Walloon Region (federal Region) - Politics

Politics

Wallonia has its own powers and does not share them with the other Regions or Communities (except with the Community Wallonia-Brussels but not in the framework of the Belgian constitution, only on the basis of agreements between the Walloon Region and this French Community). Like the other Federating units of Belgium, it is entitled to pursue its own foreign policy, including the signing of treaties.
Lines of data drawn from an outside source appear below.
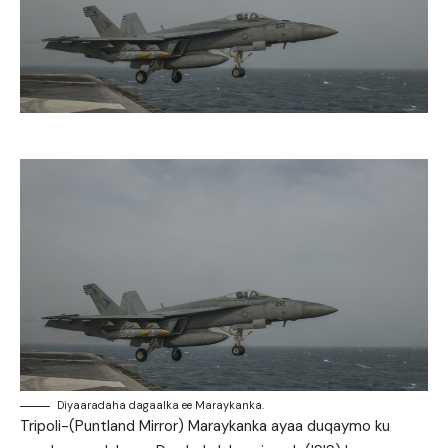
Diyaaradaha dagaalka ee Maraykanka.
Tripoli-(Puntland Mirror) Maraykanka ayaa duqaymo ku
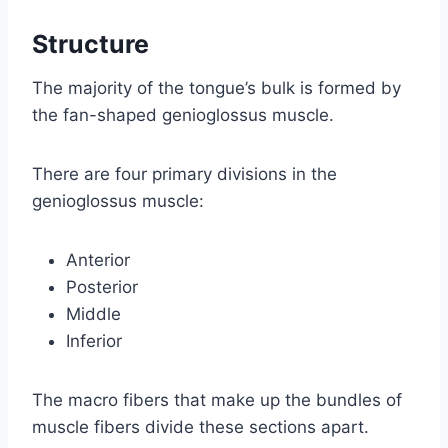
Structure
The majority of the tongue’s bulk is formed by
the fan-shaped genioglossus muscle.
There are four primary divisions in the
genioglossus muscle:
Anterior
Posterior
Middle
Inferior
The macro fibers that make up the bundles of
muscle fibers divide these sections apart.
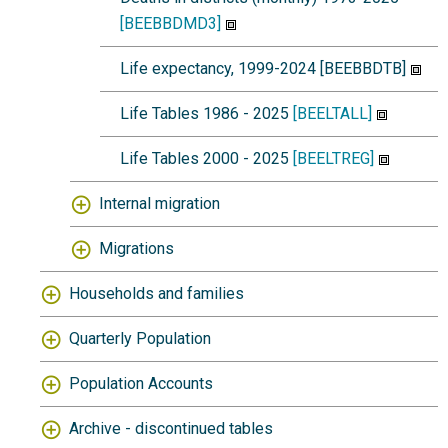
[BEEBBDMD3]
Life expectancy, 1999-2024 [BEEBBDTB]
Life Tables 1986 - 2025
[BEELTALL]
Life Tables 2000 - 2025
[BEELTREG]
Internal migration
Migrations
Households and families
Quarterly Population
Population Accounts
Archive - discontinued tables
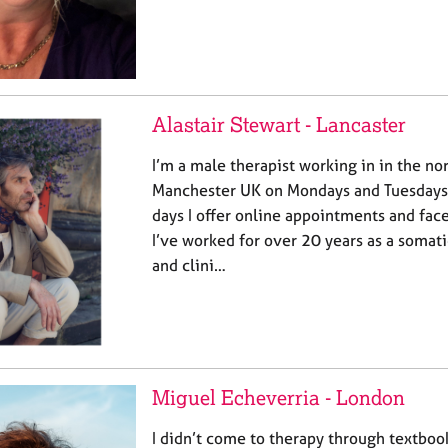
Alastair Stewart - Lancaster
I’m a male therapist working in in the no
Manchester UK on Mondays and Tuesdays 
days I offer online appointments and face
I’ve worked for over 20 years as a somat
and clini…
Miguel Echeverria - London
I didn’t come to therapy through textbo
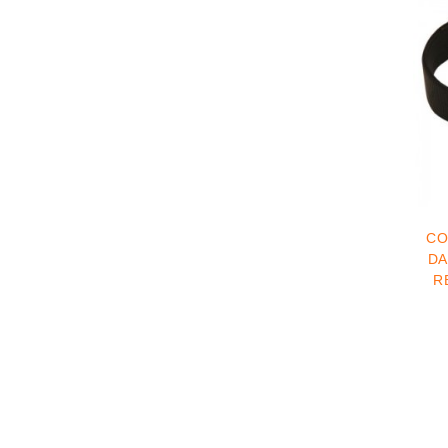
CO
DANE COLLA
R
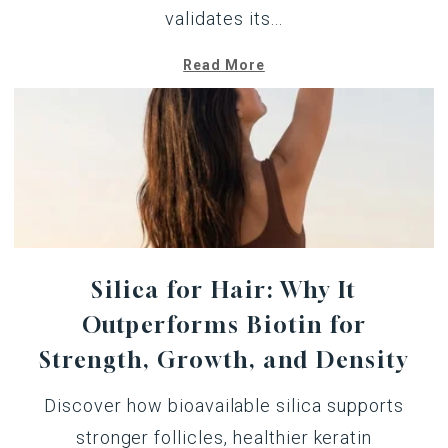
validates its...
Read More
Silica for Hair: Why It
Outperforms Biotin for
Strength, Growth, and Density
Discover how bioavailable silica supports
stronger follicles, healthier keratin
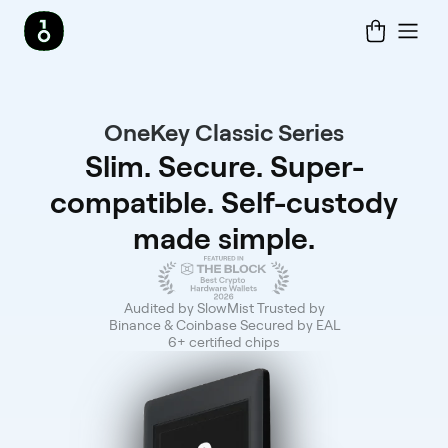
OneKey Classic Series
Slim. Secure. Super-
compatible. Self-custody
made simple.
Audited by SlowMist Trusted by
Binance & Coinbase Secured by EAL
6+ certified chips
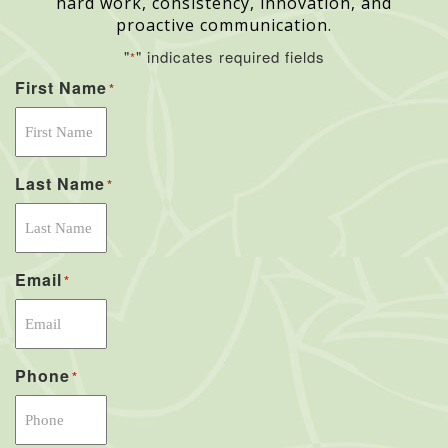
hard work, consistency, innovation, and
proactive communication.
"
" indicates required fields
*
First Name
*
Last Name
*
Email
*
Phone
*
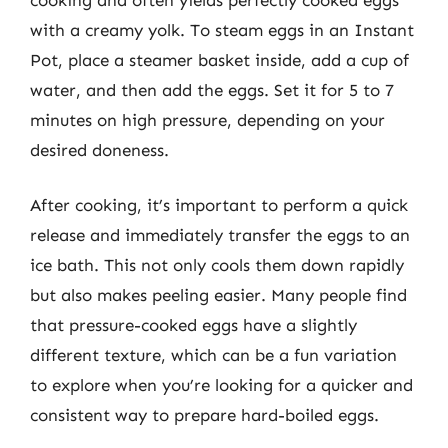
with a creamy yolk. To steam eggs in an Instant
Pot, place a steamer basket inside, add a cup of
water, and then add the eggs. Set it for 5 to 7
minutes on high pressure, depending on your
desired doneness.
After cooking, it’s important to perform a quick
release and immediately transfer the eggs to an
ice bath. This not only cools them down rapidly
but also makes peeling easier. Many people find
that pressure-cooked eggs have a slightly
different texture, which can be a fun variation
to explore when you’re looking for a quicker and
consistent way to prepare hard-boiled eggs.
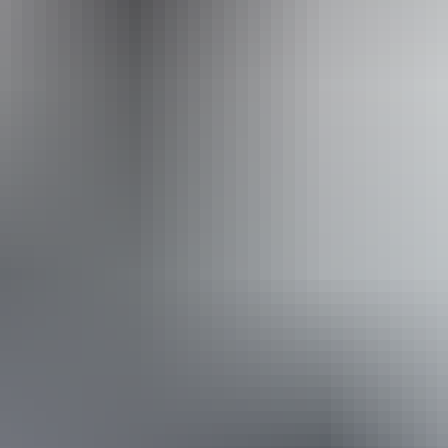
Operated by
Adventure Tours Australia Red Centre
Book now
Approximately From
AU
From
$995
$893.35
*Estimated prices, use as a guide only.
Conversions provided by currencylayer.com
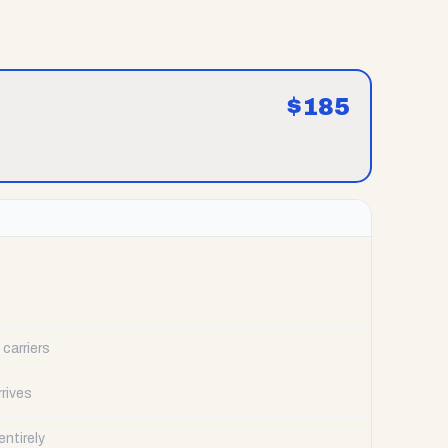
$
185
carriers
rrives
ntirely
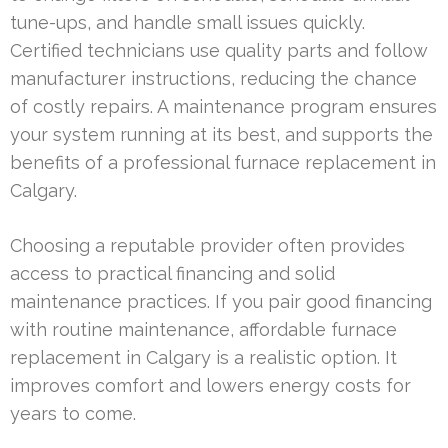
tune-ups, and handle small issues quickly.
Certified technicians use quality parts and follow
manufacturer instructions, reducing the chance
of costly repairs. A maintenance program ensures
your system running at its best, and supports the
benefits of a professional furnace replacement in
Calgary.
Choosing a reputable provider often provides
access to practical financing and solid
maintenance practices. If you pair good financing
with routine maintenance, affordable furnace
replacement in Calgary is a realistic option. It
improves comfort and lowers energy costs for
years to come.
According to Philippe Suinen, it is an exception among federal States, and, as pointed out recently by Michel Quévit, a quasi-State: "From 1831, the year of Belgium's independence, until the federalization of the country in 1970, Wallonia has increasingly asserted itself as a region in its own right.". There is almost no possible veto by the Belgian State (except in very rare situations), and, in many domains, Belgium is not even able to sign an international treaty without the agreement of the Walloon Parliament. There is no legal hierarchy in the structure of the Belgian federal system, no hierarchy between federal and regional authorities. That is the reason why Belgium has many aspects of a Confederation.

The directly-elected Walloon Parliament was created in June 1995, replacing the "Conseil régional wallon" (Regional Council of Wallonia). The first Council sat on 15 October 1980 and was composed of members of the Belgian Chamber of People's Representatives and the Belgian Senate elected in Wallonia.

Since 23 April 1993, Belgium has been a federal state made up of Regions and Communities.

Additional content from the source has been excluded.